* [How to complete this task]: Output exactly the lines that run from the start of the records to the line with "und das Content-Ma­nage­ment-System", counting both ends, and skip the pictures.

━━━━━ Given data

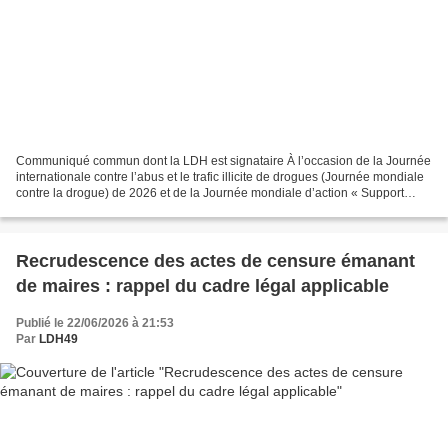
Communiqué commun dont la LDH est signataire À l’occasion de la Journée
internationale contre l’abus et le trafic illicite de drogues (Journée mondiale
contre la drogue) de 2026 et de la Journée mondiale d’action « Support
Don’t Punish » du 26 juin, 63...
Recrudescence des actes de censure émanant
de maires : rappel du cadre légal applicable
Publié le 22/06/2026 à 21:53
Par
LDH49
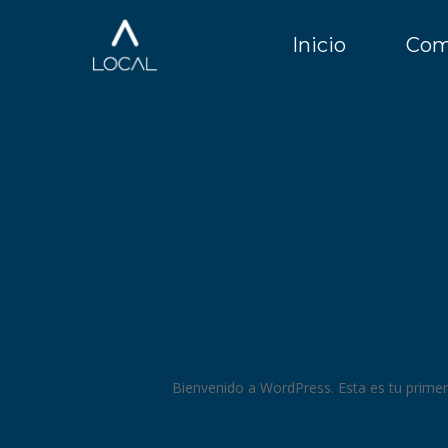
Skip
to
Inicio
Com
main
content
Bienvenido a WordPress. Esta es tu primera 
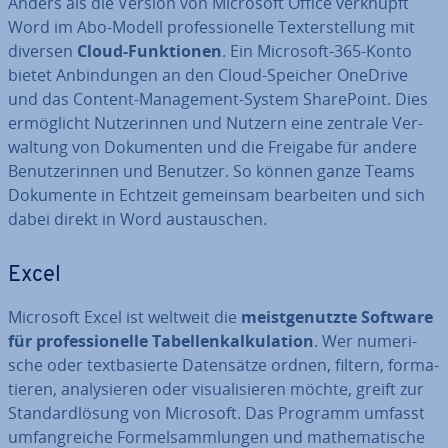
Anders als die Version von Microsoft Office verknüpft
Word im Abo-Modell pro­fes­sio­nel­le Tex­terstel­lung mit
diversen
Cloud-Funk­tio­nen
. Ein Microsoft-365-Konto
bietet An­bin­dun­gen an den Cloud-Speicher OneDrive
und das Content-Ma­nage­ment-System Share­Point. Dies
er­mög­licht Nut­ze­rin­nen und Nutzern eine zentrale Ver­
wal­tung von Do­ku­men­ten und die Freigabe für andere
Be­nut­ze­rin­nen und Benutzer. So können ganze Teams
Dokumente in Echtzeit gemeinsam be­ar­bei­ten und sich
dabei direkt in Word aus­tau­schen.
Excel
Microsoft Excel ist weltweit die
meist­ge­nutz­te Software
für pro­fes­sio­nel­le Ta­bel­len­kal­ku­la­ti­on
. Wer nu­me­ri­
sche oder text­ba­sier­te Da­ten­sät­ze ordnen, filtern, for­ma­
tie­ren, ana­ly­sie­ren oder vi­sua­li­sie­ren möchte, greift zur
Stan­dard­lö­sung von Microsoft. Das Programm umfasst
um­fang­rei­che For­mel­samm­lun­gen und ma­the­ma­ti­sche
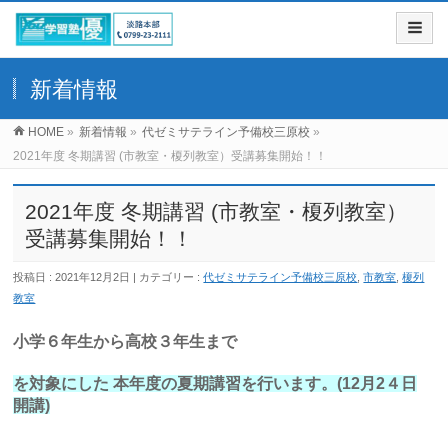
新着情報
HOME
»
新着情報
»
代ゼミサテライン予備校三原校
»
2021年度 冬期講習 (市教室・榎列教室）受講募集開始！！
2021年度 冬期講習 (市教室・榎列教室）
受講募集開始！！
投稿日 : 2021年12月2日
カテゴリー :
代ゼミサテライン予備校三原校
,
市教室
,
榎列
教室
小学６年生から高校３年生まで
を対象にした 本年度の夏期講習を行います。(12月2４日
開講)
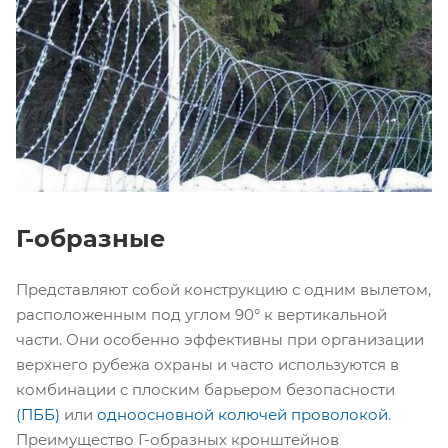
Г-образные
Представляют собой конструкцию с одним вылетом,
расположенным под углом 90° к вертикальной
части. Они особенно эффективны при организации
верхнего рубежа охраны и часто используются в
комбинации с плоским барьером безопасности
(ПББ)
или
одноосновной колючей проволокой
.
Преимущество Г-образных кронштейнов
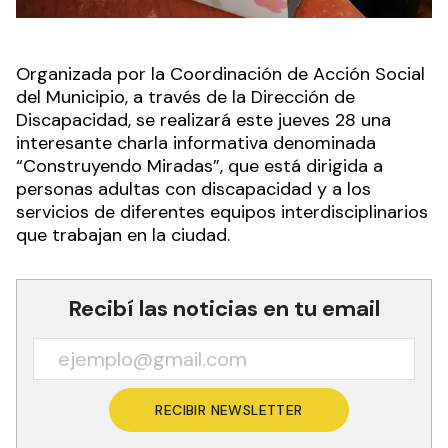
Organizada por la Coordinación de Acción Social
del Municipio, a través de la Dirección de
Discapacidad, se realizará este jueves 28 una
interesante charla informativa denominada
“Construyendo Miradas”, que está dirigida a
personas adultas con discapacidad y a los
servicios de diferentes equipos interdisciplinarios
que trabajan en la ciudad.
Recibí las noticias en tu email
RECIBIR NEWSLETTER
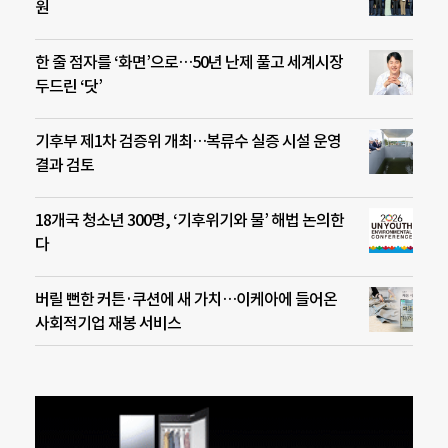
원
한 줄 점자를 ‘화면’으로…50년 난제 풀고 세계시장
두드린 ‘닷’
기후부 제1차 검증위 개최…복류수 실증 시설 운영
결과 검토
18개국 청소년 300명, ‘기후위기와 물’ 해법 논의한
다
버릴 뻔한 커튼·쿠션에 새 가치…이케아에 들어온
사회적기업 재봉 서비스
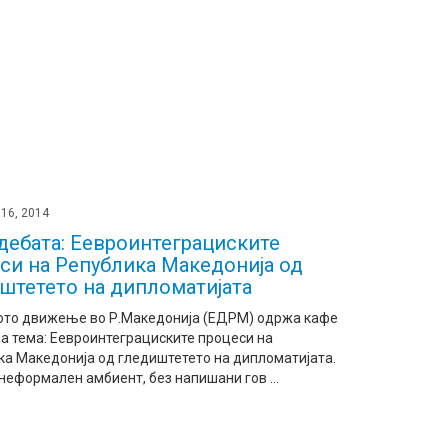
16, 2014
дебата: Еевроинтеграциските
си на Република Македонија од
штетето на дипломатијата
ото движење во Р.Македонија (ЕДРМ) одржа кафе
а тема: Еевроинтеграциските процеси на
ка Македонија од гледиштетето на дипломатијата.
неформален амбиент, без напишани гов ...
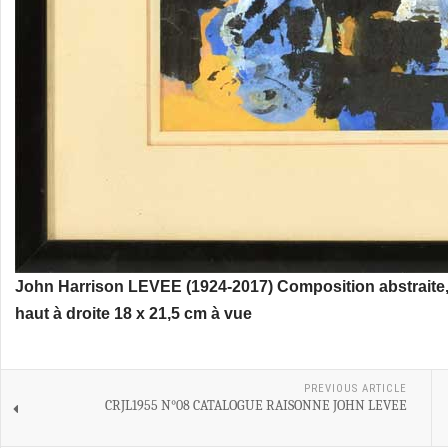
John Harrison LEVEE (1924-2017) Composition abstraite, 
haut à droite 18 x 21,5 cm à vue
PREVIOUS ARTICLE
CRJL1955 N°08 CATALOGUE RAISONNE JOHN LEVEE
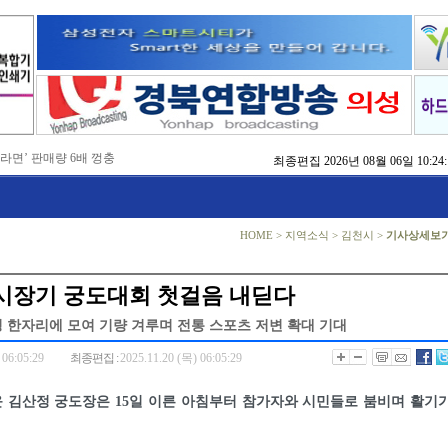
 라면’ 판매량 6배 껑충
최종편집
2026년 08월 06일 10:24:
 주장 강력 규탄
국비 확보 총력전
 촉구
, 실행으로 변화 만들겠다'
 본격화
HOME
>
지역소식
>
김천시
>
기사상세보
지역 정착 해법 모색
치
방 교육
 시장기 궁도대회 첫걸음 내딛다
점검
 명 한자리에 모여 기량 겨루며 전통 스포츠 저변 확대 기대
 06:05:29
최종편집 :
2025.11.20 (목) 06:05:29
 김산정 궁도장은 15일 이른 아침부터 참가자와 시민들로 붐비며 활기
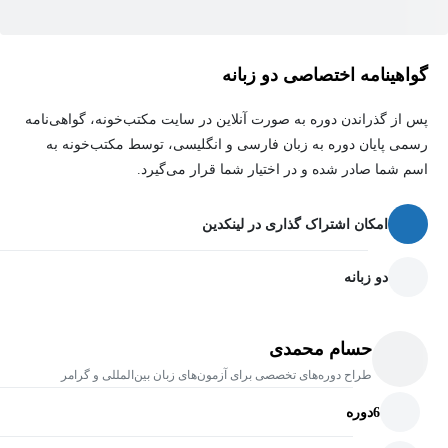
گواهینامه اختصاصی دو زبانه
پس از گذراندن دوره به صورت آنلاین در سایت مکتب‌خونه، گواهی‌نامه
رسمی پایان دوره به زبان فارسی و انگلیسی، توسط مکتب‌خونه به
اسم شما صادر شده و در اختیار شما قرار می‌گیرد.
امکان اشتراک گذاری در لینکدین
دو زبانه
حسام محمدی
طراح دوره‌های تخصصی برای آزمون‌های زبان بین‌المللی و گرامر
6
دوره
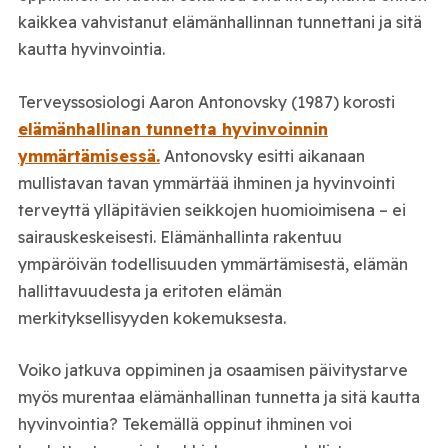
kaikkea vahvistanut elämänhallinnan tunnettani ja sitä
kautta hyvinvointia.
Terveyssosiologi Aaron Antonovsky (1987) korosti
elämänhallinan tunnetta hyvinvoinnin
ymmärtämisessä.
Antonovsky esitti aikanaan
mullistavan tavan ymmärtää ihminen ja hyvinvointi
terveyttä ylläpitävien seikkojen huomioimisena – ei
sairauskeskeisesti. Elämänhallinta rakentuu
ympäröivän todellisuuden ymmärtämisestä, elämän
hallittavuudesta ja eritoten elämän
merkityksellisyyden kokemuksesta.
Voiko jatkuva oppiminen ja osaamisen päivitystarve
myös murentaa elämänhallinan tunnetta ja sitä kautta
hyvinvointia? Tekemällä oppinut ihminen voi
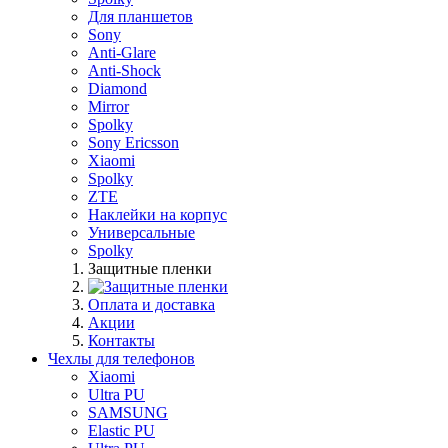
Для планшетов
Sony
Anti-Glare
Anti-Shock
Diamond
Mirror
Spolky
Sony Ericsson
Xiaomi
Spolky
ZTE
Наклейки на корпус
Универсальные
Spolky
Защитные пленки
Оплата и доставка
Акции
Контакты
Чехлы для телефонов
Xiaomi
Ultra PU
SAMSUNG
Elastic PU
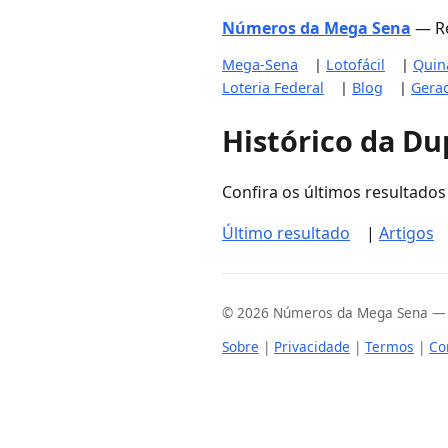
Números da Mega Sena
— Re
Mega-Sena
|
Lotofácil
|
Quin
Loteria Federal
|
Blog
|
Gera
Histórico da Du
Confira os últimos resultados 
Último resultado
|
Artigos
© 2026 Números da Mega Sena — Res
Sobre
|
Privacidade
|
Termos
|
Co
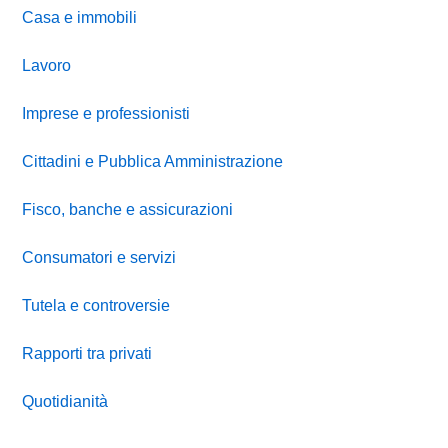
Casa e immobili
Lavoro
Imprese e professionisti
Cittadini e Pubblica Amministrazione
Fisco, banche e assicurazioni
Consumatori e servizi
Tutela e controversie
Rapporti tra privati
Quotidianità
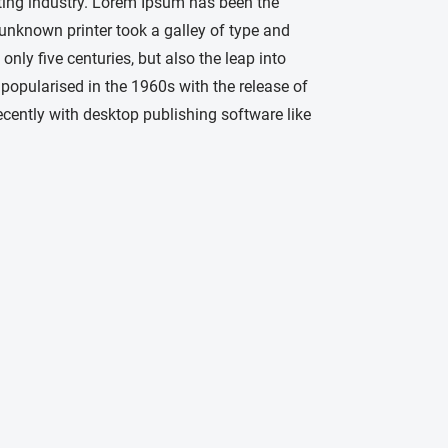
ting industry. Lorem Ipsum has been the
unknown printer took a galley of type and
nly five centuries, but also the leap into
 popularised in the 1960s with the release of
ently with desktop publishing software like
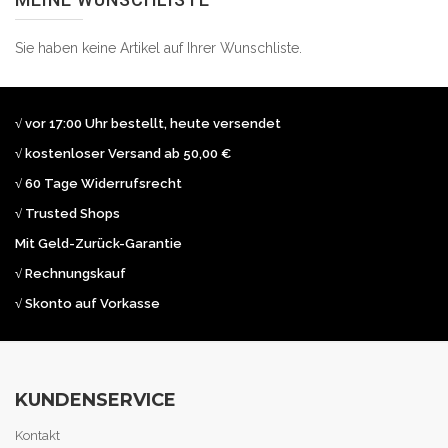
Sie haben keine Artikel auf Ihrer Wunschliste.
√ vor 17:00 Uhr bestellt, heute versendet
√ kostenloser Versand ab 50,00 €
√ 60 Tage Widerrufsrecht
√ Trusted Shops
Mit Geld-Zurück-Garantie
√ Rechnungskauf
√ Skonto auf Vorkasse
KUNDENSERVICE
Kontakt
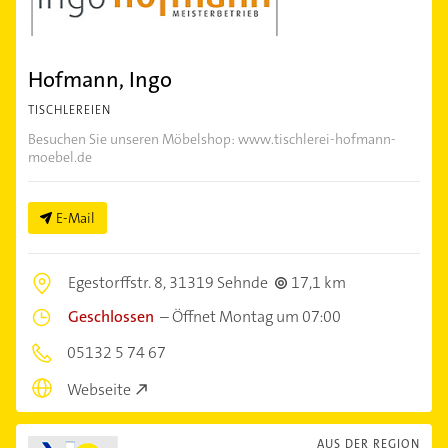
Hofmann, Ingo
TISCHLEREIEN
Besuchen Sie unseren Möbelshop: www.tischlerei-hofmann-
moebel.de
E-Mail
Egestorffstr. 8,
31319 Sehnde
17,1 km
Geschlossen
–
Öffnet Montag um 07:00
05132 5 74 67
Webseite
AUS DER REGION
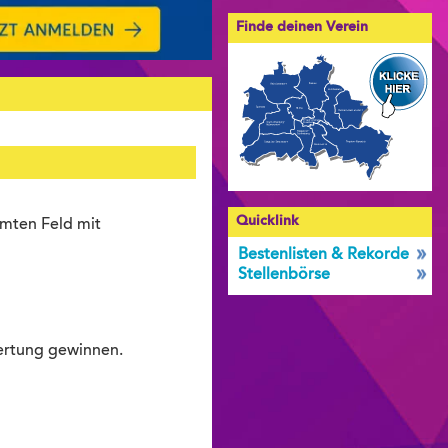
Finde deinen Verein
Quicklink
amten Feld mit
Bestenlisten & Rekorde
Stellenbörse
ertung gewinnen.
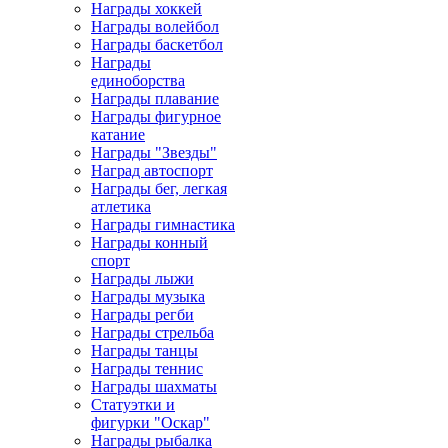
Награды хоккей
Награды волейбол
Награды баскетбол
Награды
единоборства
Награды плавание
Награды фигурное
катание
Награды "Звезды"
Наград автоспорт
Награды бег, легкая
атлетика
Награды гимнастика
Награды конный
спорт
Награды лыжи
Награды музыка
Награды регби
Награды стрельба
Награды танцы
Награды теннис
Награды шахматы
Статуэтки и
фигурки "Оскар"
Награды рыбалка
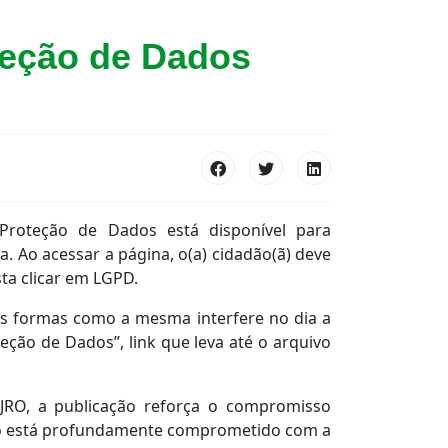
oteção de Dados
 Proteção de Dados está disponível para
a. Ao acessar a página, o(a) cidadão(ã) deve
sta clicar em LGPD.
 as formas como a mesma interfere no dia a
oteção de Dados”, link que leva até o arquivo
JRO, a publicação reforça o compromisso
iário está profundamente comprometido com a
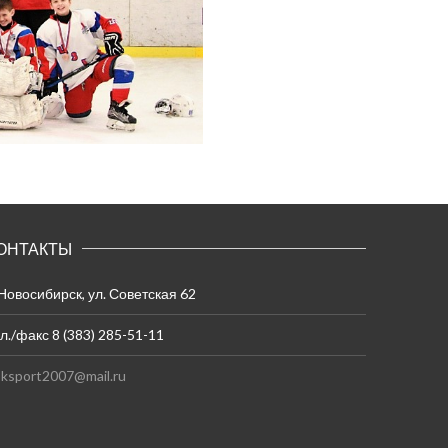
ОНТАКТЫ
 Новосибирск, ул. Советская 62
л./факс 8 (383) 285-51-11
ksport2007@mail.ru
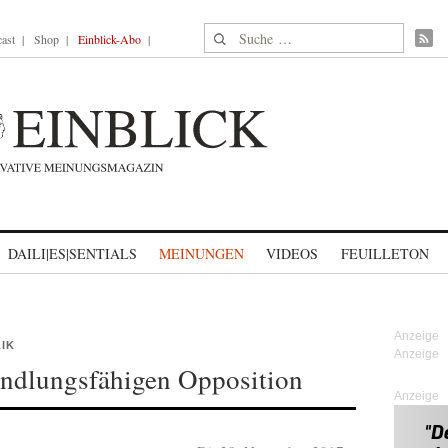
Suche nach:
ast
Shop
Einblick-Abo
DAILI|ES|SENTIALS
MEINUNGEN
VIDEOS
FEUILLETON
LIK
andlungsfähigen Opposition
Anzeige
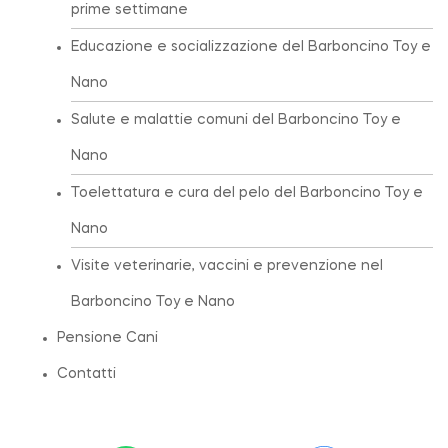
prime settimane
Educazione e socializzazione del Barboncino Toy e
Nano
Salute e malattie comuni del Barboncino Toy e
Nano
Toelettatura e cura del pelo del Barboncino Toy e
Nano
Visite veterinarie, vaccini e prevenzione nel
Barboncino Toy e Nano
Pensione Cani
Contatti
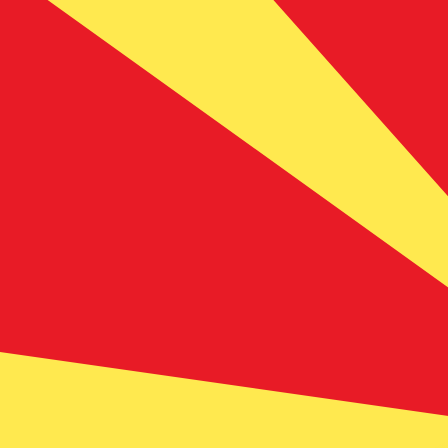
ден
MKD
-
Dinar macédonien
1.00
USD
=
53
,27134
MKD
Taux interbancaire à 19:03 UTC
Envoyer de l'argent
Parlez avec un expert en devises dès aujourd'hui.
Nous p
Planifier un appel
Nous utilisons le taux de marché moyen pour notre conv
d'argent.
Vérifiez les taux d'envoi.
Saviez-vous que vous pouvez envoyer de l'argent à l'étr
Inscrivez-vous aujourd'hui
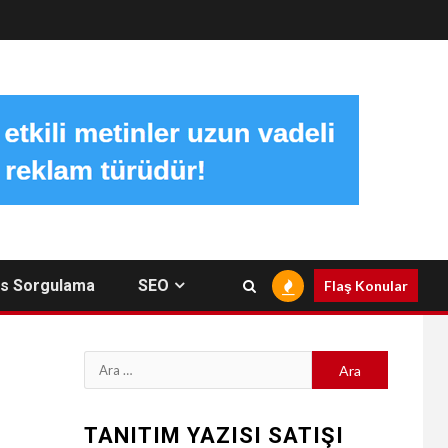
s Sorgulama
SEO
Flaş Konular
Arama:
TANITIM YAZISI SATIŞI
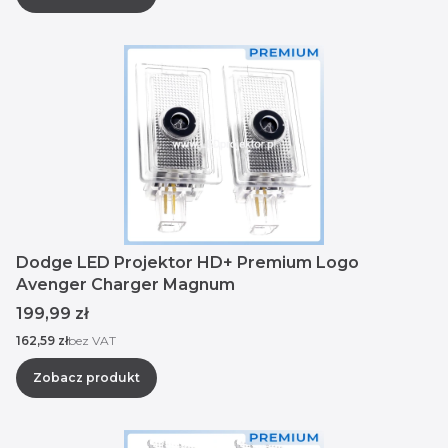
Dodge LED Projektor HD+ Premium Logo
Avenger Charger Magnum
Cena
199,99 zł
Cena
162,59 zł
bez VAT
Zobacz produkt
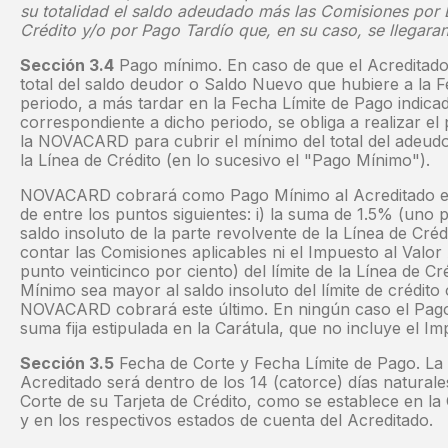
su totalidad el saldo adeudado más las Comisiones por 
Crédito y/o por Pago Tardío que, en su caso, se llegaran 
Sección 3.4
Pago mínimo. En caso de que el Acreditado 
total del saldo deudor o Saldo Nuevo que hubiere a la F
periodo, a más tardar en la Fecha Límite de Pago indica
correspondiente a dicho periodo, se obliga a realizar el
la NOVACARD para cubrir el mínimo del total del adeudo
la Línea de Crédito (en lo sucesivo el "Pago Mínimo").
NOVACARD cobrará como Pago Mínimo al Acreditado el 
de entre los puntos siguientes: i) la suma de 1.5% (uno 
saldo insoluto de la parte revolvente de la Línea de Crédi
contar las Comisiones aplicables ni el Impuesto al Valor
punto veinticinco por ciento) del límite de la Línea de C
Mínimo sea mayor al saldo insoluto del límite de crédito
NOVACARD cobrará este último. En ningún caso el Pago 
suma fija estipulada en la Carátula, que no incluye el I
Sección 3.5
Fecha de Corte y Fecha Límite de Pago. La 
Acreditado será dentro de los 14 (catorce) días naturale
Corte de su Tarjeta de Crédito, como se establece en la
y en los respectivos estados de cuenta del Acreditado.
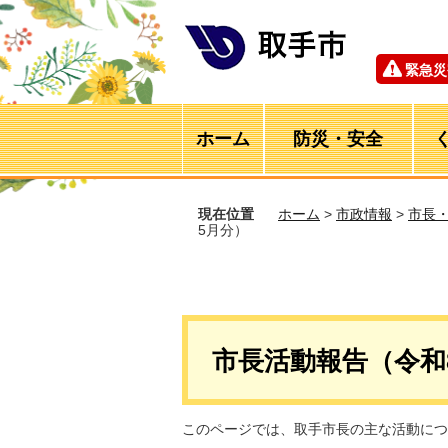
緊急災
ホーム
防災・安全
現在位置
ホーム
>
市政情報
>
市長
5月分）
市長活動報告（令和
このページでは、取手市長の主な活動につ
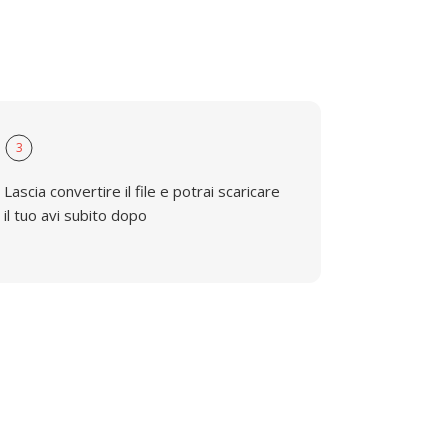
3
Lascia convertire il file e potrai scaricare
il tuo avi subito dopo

━━━━━━━━━━

* [Exercise output]:
Communiqué commun dont la LDH est signataire À l’occasion de la Journée
internationale contre l’abus et le trafic illicite de drogues (Journée mondiale
contre la drogue) de 2026 et de la Journée mondiale d’action « Support
Don’t Punish » du 26 juin, 63...
Recrudescence des actes de censure émanant
de maires : rappel du cadre légal applicable
Publié le 22/06/2026 à 21:53
Par
LDH49
Skip
to
Inicio
Com
main
content
Bienvenido a WordPress. Esta es tu primera 
Anders als die Version von Microsoft Office verknüpft
Word im Abo-Modell pro­fes­sio­nel­le Tex­terstel­lung mit
diversen
Cloud-Funk­tio­nen
. Ein Microsoft-365-Konto
bietet An­bin­dun­gen an den Cloud-Speicher OneDrive
und das Content-Ma­nage­ment-System Share­Point. Dies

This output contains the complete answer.